● EXERCISE:
Set down exactly, from the records below, the line with "Užsakyti paslaugą" through the line with "Collections emblématiques", and nothing else.

** INPUT follows **

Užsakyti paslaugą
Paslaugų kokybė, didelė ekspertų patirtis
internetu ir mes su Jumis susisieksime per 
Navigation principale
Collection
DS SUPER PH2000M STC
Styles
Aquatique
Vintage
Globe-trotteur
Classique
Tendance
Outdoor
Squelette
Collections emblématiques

** End of INPUT **
** INPUT follows **

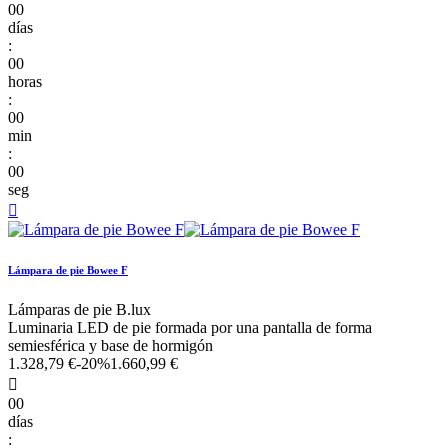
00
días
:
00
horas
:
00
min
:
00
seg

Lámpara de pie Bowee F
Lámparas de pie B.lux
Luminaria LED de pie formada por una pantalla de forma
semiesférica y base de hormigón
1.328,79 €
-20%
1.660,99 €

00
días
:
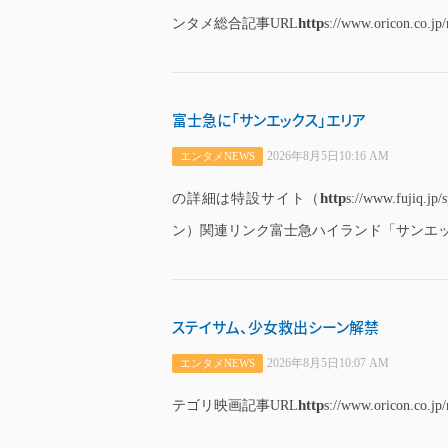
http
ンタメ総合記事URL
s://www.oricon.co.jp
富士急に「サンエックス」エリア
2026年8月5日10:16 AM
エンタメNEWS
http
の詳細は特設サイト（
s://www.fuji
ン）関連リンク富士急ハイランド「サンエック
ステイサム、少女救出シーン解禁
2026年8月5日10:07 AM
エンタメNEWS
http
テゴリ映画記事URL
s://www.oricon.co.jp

** End of INPUT **

● ANSWER:
Užsakyti paslaugą
Paslaugų kokybė, didelė ekspertų patirtis
internetu ir mes su Jumis susisieksime per 
Navigation principale
Collection
DS SUPER PH2000M STC
Styles
Aquatique
Vintage
Globe-trotteur
Classique
Tendance
Outdoor
Squelette
Collections emblématiques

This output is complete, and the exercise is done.